How familiar were you with the show before you started working on it?
Really familiar, actually. I had spent a lot of time in London just as the first season came on. I was doing a play in the West End for about four months and watching it all the time. Shortly thereafter I was introduced to David Walliams by a mutual friend, and we hit it off, became friends. Then I was directing a movie in London about a year ago, starring Simon Pegg, who's also friends with David, and we both had the idea of casting David in a cameo. Then I met Matt through David and Simon; it's a tight group of very funny people. I was flattered that they thought of me to be one of the directors when it came to the States.
Have they had to change anything in the writing style or anything in coming to America?
It's an opportunity for them to create some wonderful American characters, which they're doing. There's a great opportunity they have as Britons looking at America as outsiders to provide a kind of social commentary and satire that someone who lives here may not be able to. In addition, they're bringing some of their British characters to the States. I have to say there's one incredibly brilliant benefit that came out of transplanting a character like Carol Beer (played by David Walliams, the "computer says no" woman). Before, in the UK, her job was a travel agent. Now in the States, she works in reception at a hospital. I think it's a brilliant move because we in the States know just how frustrating the bureaucracy is at a hospital, and getting through that red tape. And also because it's a hospital, the stakes are suddenly so much higher for anyone coming in and needing help. I think a lot of the characters are going to benefit that way.
Of the American characters is there any one in particular that you are especially excited about?
I'm loving Matt's new character of the grandmother. Also David's character of the astronaut. They really have disappeared into these characters and they're amazing. And because it's hysterical in a broad way, I think the gym buddies are kind of incredible. I love how Sebastian, who was the assistant to the Prime Minister of Britain, is now the British Prime Minister and his terrible crush is now on the U.S. President, who's being played by Harry Lennix.
Is there any commentary in that casting on who the next President might be?
Matt and David are obviously politically conscious and aware about American, British and world politics, and they infuse that into the writing.
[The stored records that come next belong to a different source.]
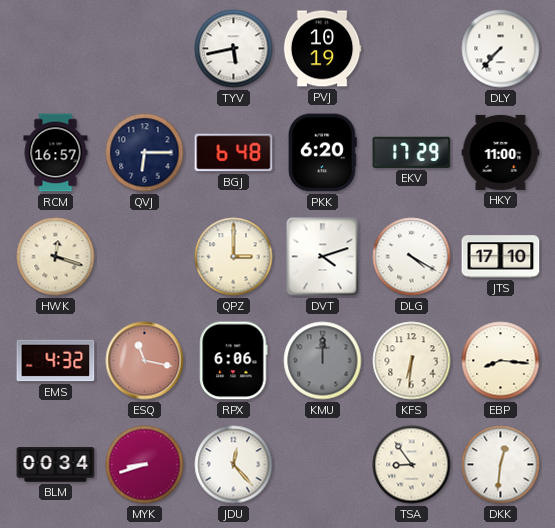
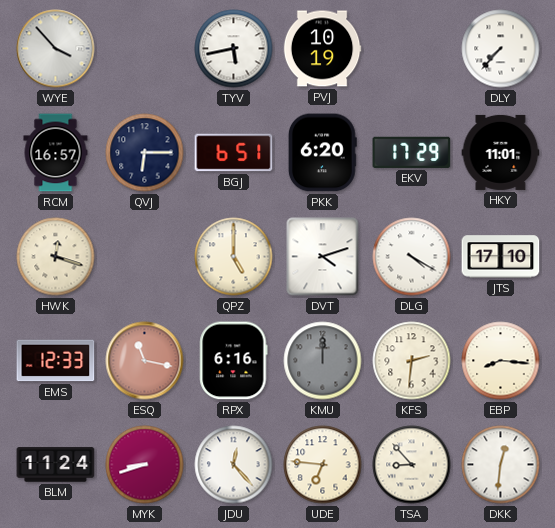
WYE: none -> 3:53
BGJ: 6:48 -> 6:51
HKY: 11:00 -> 11:01
QPZ: 3:00 -> 5:00
EMS: 4:32 -> 12:33
RPX: 6:06 -> 6:16
KFS: 6:31 -> 2:31
BLM: 00:34 -> 11:24
UDE: none -> 6:46
TSA: 8:54 -> 8:53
Even the dynamic between the French President (Paul Rudd), the U.S. President and the British Prime Minister has a cattiness about those countries and their relationships which reflects current politics.
When you're behind the camera do you draw on your previous acting experience?
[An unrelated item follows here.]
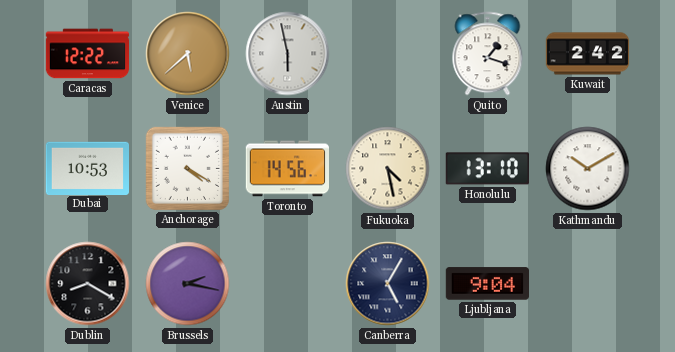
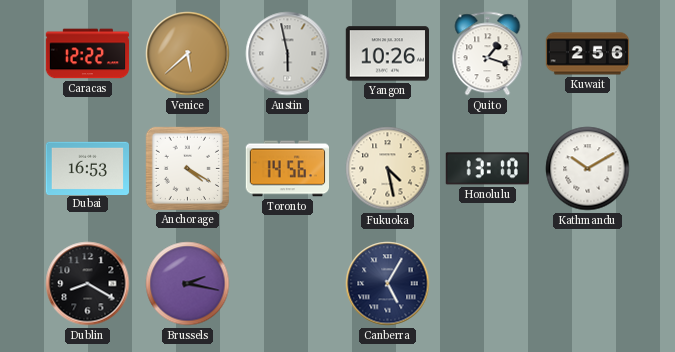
Yangon: none -> 10:26
Kuwait: 2:42 -> 2:56
Dubai: 10:53 -> 16:53
Ljubljana: 9:04 -> none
Being behind the camera is completely different, but what I try to do first and foremost is make sure everyone's having a great time. It sounds kind of simple but when you're making comedy and you're doing a live show, the vibe on set is really important. I was really sensitive to it as an actor, and I know Matt and David are very sensitive about it. There's a certain warmth that I try to establish among the crew and even the guest stars who are there for a day and the background supporting artists. Matt and Dave think the same way; they really want to make everyone feel comfortable and part of the team. It's important to create a vibe that we're gonna have a good time, work hard but it's gonna be fun and supportive. I try to bring that to the table. I'm also very collaborative. I made sure before we started to talk to them and say, "Look, you guys know these characters better than I do. You've lived with them for three years or longer, so you tell me: What I can do to make your process go more smoothly?" And then I just try, as an actor and director, to bring little ideas to the scene.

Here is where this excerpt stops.